A New Stone-Age quern or hand mill was found down in the valley near this point, showing the long occupation of this area – at least 8,000 years. The richer soils at the bottom of the hill have red campion and other woodland plants growing in them.
After resting, continue round the side of the hill and through the bracken. Follow the path under the canopy of the next woodland, past oaks and the occasional Scots pine and then larch, England’s only deciduous conifer. Descend the path through the woodland, following the waymarkers.
- G. The needles that continuously drop from the conifer trees create a springy carpet under foot. There are more impressive rock outcrops here and because the wood is open more woodland flowers can be found here than in most conifer woods, for example broom, gorse, bluebells and tormentil.
- Point 7. You will come to a red and white estate ‘dogs be kept on a lead’ sign and after 15 metres go through a gap in the drystone wall to the right. Go out of the shady woodland along a path through bracken and beech trees. Another path joins from the left but continue forward past an iron gate and a yellow waymarker sign on your right. Walk along the path going down hill, passing shrubs, bracken, and blackberries in season until you come to more woodland near the bottom of the hill. To the left of the path are old corrugated iron pig shelters.
- H. By the pig shelters are trees with broad trunks. The circumference of a tree trunk has been chosen to indicate the oldest trees – if an oak or beech tree is over 3.77m round at chest height, or an ash or elm is over 3m round then it is classified as an ancient or veteran tree. Very old trees are now recognised as being very important both in themselves and for the insects and animals that live in and on them. Can you see any trees that big?
This area of woodland has a good mixture of traditional woodland plants growing in it, especially near the stream – wet woodlands like this are a declining habitat in the UK and are even more important to keep. Golden-saxifrage, broad-buckler fern and yellow loosestrife occur here.
- Point 8. At the fork in the path, with the large sycamore tree, bear right, go through a gap in the wall and cross a wooden bridge over Black Brook. After the bridge, turn left and walk through the open pasture, keeping the babbling brook on your left and heading towards the next drystone wall. Cross it to go into a second field and follow the gently worn grassy hollow.
- I. This brook is home to a number of insects, attracting dragonflies, amongst others. Unusually for insects, these majestic creatures can flap each set of wings independently. Fossils of dragonflies have shown that they are one of the largest insects to have existed, with a record wingspan of 75 centimetres. Dragonfly larvae live in streams and ponds, but as adults they can fly and feed miles away from water.

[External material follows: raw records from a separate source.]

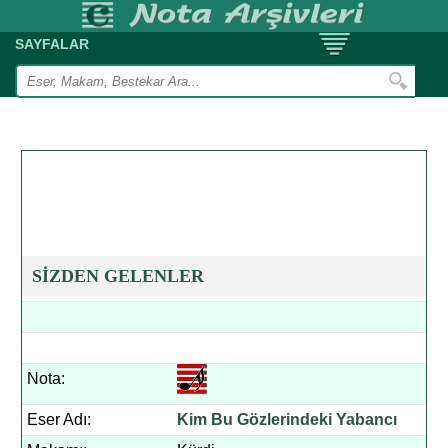
SAYFALAR
SİZDEN GELENLER
Nota:
Eser Adı:
Kim Bu Gözlerindeki Yabancı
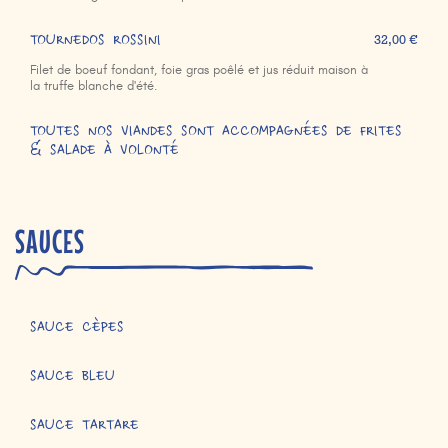
TOURNEDOS ROSSINI
32,00 €
Filet de boeuf fondant, foie gras poêlé et jus réduit maison à
la truffe blanche d'été.
TOUTES NOS VIANDES SONT ACCOMPAGNÉES DE FRITES
& SALADE À VOLONTÉ
SAUCES
SAUCE CÈPES
SAUCE BLEU
SAUCE TARTARE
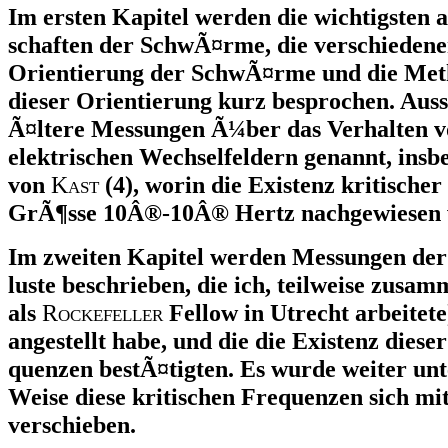
Im ersten Kapitel werden die wichtigsten 
schaften der SchwÃ¤rme, die verschieden
Orientierung der SchwÃ¤rme und die Me
dieser Orientierung kurz besprochen. Aus
Ã¤ltere Messungen Ã¼ber das Verhalten vo
elektrischen Wechselfeldern genannt, insb
von
Kast
(4), worin die Existenz kritische
GrÃ¶sse 10Â®-10Â® Hertz nachgewiesen 
Im zweiten Kapitel werden Messungen der 
luste beschrieben, die ich, teilweise zusam
als
Rockefeller
Fellow in Utrecht arbeitete
angestellt habe, und die die Existenz dieser
quenzen bestÃ¤tigten. Es wurde weiter unt
Weise diese kritischen Frequenzen sich m
verschieben.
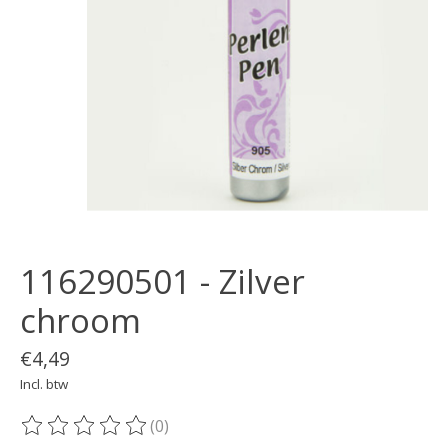
116290501 - Zilver
chroom
€4,49
Incl. btw
(0)
De beoordeling van dit product is
0
van de 5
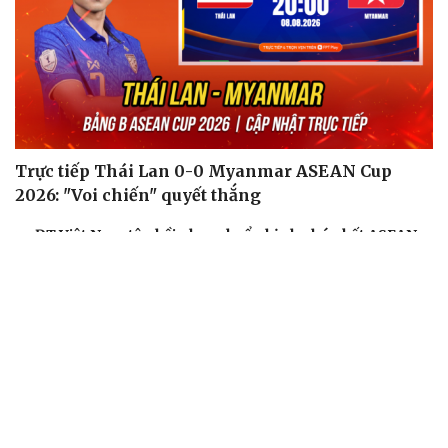
Trực tiếp Thái Lan 0-0 Myanmar ASEAN Cup
2026: "Voi chiến" quyết thắng
ĐT Việt Nam tập hồi phục chuẩn bị cho bán kết ASEAN
Cup 2026
Hé lộ mục tiêu của đội tuyển nữ Việt Nam ở đấu trường
ASIAD 2026
Tin bóng đá 8-8: Xác định thời điểm ĐT Việt Nam thi đấu
bán kết ASEAN Cup 2026
Lịch sử đối đầu Thái Lan vs Myanmar trước màn so tài ở
ASEAN Cup 2026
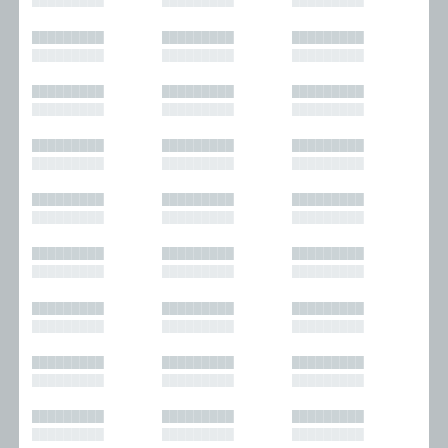
█████████
█████████
█████████
█████████
█████████
█████████
█████████
█████████
█████████
█████████
█████████
█████████
█████████
█████████
█████████
█████████
█████████
█████████
█████████
█████████
█████████
█████████
█████████
█████████
█████████
█████████
█████████
█████████
█████████
█████████
█████████
█████████
█████████
█████████
█████████
█████████
█████████
█████████
█████████
█████████
█████████
█████████
█████████
█████████
█████████
█████████
█████████
█████████
█████████
█████████
█████████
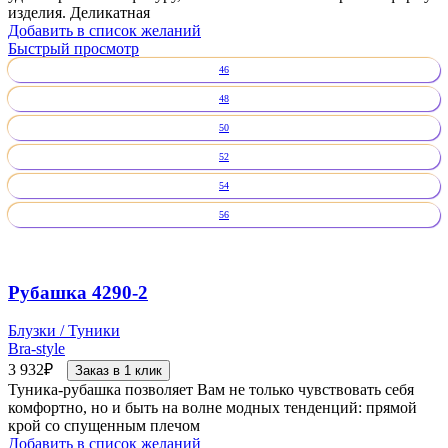
изделия. Деликатная
Добавить в список желаний
Быстрый просмотр
46
48
50
52
54
56
Рубашка 4290-2
Блузки / Туники
Bra-style
3 932
₽
Заказ в 1 клик
Туника-рубашка позволяет Вам не только чувствовать себя
комфортно, но и быть на волне модных тенденций: прямой
крой со спущенным плечом
Добавить в список желаний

Black Brook is especially important as it contains freshwater lamprey, stone loach and native white clawed crayfish. The white clawed crayfish is the only native crayfish in Britain and is endangered due to its susceptibility to crayfish plague carried by an introduced species, the American signal crayfish. The brook flows into The River Soar and Trent and water passing you today will take over 3 days to reach the North Sea.

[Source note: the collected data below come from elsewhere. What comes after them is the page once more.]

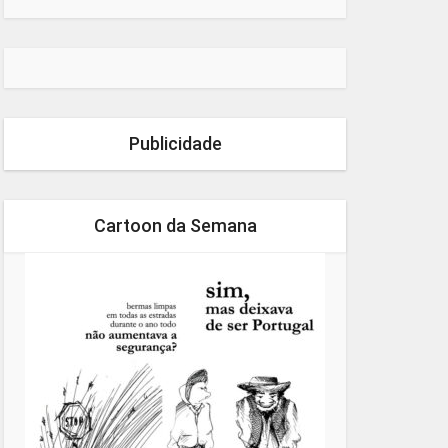
Publicidade
Cartoon da Semana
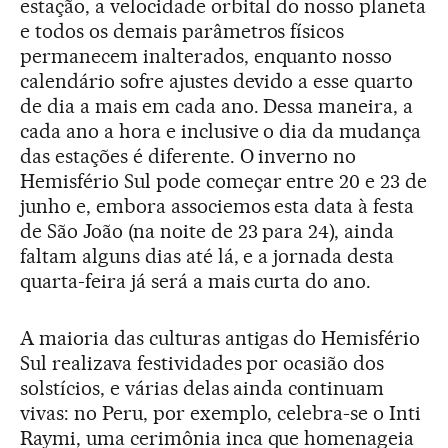
estação, a velocidade orbital do nosso planeta
e todos os demais parâmetros físicos
permanecem inalterados, enquanto nosso
calendário sofre ajustes devido a esse quarto
de dia a mais em cada ano. Dessa maneira, a
cada ano a hora e inclusive o dia da mudança
das estações é diferente. O inverno no
Hemisfério Sul pode começar entre 20 e 23 de
junho e, embora associemos esta data à festa
de São João (na noite de 23 para 24), ainda
faltam alguns dias até lá, e a jornada desta
quarta-feira já será a mais curta do ano.
A maioria das culturas antigas do Hemisfério
Sul realizava festividades por ocasião dos
solstícios, e várias delas ainda continuam
vivas: no Peru, por exemplo, celebra-se o Inti
Raymi, uma cerimônia inca que homenageia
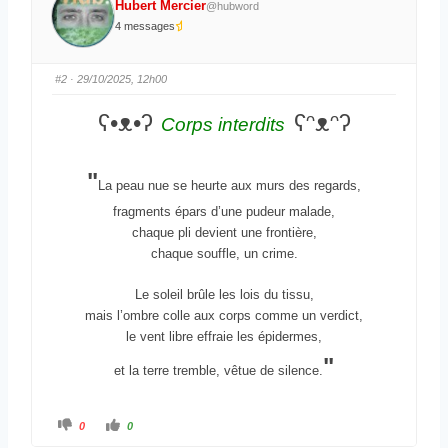
Hubert Mercier
@hubword
u
u
n
n
4 messages
p
p
o
o
u
u
c
c
e
e
#2
· 29/10/2025, 12h00
d
l
e
e
s
v
ʕ•ᴥ•ʔ
ʕᵔᴥᵔʔ
c
é
Corps interdits
e
.
n
d
u
"
.
La peau nue se heurte aux murs des regards,
fragments épars d’une pudeur malade,
chaque pli devient une frontière,
chaque souffle, un crime.
Le soleil brûle les lois du tissu,
mais l’ombre colle aux corps comme un verdict,
le vent libre effraie les épidermes,
"
et la terre tremble, vêtue de silence.
C
C
0
0
l
l
i
i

- J. As you stroll through the fields, look out for buzzards soaring on thermals over the woodland to the right. These magnificent birds of prey had been extinct in Leicestershire until the 1990s. They were once persecuted by gamekeepers and landowners but are now protected so that buzzards are one of our most commonly seen large predatory raptors.
Cross into the third field, following the sign for Deans Lane and The Beacons. Take care over the pile of rocks and keep walking with the fence to your left until you reach a spring bubbling out of the ground in an area where stones have been piled up. Notice that the course of the spring can be seen, even where the water is not visible, due to the lush water loving plants such as watercress.

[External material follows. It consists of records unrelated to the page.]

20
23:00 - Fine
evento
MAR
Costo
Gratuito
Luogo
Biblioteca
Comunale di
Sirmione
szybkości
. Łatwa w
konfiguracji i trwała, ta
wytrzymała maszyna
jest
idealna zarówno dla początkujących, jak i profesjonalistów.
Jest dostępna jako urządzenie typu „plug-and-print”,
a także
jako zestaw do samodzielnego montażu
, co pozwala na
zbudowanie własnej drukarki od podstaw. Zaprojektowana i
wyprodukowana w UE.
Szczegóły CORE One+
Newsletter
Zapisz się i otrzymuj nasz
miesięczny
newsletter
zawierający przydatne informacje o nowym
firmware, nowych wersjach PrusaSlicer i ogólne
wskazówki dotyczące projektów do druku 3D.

- K. The extra supply of water by this part of the brook has probably encouraged the very large willow to grow by it. Willows, oaks and birch support especially large numbers of insects and other invertebrates.
- Point 9. Just beyond the spring is a fence with a waymarker pointing left. Follow this and cross the brook by way of stepping stones.
- L. As you pass over the brook, you may be able to see hard rush, which has been used in basket making, thatching and weaving.
The nettles in the boggy area to your left have had a number of uses in the past, such as dyes, tea, beer and soup. Their sting has given rise to the phrase ‘grasp the nettle’ being employed when someone has an unpleasant task that must be done.
The coconut scented spiky gorse here can flower all year round and is a habitat in its own right. Some of its inhabitants are bees, long tailed tits and whinchats, in addition to insects including weevils living in its seed pods.
Follow the path up the gentle hill past the holly bushes and into the woodland.
- M. The field on the left has been rough grazing for over two hundred years. Archaeologists have found possible earthworks near here. The trees along this path include old and new ones, and new plantations to the right can be seen through the trees.
- Point 10. At the top of the hill leave the woods at the gate in front of you and turn left onto Deans Lane. Almost immediately walk past a sign on a gate for Beacon Hill on the opposite side of the road. Stay on the road and walk straight on, passing Felicity’s Wood to your left and Martin’s Wood to your right, where some of the mature trees are over 200 years old.
- N. As you walk, look out for swallows flying low over the fields in summer. These birds can be distinguished from swifts by their forked tails. As you descend from the brow of the hill, enjoy the magnificent views of Loughborough in the distance.
- Point 11. At the crossroads at the end of Deans Lane, turn left and head towards the triangular sign saying ‘No footway for 1 mile’. Take extra care crossing the road here, as the traffic travels fast. After 20m a gate leads back into the Outwoods. Follow the earth path nearest the wall on your left and go past picnic tables up a gentle rise. This path leads back to the car park and start point.